[Extracted page text data]
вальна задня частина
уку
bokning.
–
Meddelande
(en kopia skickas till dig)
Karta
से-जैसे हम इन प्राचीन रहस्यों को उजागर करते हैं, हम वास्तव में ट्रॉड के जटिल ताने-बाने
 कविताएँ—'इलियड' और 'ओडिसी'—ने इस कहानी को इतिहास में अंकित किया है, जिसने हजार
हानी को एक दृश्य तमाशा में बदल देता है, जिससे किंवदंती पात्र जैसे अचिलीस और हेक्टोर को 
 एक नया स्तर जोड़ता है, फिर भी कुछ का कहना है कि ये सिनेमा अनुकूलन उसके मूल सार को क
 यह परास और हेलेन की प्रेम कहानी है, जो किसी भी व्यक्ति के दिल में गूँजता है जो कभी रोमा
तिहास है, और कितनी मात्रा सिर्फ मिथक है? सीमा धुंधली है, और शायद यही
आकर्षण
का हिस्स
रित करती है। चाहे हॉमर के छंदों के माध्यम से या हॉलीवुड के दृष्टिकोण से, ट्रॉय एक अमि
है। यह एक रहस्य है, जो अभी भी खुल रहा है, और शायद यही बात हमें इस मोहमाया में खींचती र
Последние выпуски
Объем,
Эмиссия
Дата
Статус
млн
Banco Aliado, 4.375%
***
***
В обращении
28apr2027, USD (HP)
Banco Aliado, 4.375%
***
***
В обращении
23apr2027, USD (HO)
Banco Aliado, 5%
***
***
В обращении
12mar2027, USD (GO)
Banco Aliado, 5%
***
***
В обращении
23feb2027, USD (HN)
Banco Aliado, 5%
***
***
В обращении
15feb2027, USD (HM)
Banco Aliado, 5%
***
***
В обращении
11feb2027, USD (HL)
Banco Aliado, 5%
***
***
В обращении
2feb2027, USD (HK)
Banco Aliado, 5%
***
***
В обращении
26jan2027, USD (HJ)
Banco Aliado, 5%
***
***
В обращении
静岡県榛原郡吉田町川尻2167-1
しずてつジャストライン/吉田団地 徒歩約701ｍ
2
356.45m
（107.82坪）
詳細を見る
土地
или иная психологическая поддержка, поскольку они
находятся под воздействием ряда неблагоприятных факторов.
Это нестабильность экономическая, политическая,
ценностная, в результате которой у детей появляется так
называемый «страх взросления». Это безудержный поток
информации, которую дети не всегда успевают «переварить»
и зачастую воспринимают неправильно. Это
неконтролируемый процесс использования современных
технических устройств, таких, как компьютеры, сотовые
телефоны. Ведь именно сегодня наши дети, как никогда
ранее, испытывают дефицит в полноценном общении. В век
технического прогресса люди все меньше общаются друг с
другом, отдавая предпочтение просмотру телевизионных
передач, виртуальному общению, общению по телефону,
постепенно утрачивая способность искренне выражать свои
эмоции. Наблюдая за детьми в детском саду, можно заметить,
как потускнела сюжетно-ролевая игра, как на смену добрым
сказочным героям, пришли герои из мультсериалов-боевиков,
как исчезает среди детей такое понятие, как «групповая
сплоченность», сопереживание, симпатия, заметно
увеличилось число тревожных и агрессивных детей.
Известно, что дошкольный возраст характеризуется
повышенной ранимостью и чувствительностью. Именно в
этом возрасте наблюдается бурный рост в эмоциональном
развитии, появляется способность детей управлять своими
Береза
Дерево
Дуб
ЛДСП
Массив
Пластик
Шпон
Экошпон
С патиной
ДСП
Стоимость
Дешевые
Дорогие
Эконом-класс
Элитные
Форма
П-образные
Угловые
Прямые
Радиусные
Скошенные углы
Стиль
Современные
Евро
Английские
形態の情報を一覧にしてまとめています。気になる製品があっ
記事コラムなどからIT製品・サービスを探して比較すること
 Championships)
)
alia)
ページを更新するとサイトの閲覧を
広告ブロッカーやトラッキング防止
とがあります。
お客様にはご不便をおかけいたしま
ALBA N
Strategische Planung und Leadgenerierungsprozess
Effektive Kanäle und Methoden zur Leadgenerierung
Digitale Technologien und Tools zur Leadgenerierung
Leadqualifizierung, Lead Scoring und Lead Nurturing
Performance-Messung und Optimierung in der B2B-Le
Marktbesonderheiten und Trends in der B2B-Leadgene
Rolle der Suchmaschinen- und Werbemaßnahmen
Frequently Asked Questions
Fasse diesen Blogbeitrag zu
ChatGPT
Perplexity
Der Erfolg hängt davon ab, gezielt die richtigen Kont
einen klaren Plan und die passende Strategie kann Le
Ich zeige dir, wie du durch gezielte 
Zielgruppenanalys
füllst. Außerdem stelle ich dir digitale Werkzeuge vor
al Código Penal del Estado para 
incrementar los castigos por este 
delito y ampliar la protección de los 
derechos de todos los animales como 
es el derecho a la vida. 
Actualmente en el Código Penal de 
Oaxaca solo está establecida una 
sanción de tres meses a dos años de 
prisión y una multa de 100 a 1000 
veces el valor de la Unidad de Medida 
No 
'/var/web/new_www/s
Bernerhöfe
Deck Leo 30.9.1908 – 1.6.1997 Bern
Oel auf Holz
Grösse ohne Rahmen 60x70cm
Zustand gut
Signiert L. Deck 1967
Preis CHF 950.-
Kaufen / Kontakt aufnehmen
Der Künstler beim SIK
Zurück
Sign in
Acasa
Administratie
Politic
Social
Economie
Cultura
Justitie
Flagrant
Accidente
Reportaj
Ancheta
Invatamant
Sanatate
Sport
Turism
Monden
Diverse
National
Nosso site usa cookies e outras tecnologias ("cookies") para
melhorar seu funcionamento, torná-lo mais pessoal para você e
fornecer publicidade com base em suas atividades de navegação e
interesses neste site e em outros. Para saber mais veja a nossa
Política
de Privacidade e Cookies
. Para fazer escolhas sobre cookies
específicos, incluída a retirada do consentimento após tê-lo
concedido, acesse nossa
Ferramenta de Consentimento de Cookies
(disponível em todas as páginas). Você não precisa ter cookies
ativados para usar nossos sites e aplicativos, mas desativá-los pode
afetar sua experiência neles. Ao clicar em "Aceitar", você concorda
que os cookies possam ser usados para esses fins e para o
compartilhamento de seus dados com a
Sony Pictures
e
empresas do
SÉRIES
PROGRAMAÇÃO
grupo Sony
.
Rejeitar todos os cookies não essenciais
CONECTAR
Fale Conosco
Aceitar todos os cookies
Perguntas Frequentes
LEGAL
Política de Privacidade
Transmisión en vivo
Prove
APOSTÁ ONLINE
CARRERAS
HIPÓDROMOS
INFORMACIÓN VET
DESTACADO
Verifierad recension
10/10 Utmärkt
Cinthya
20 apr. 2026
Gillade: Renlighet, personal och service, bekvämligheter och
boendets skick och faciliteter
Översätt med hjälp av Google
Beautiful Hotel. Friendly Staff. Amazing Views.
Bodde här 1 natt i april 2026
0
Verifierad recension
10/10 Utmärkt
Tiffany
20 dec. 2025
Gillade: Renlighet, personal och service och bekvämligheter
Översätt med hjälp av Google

## Your instructions
Among the records, find all lines that include the string "personal" and return them.

## Output for this exercise
Gillade: Renlighet, personal och service, bekvämligheter och
Gillade: Renlighet, personal och service och bekvämligheter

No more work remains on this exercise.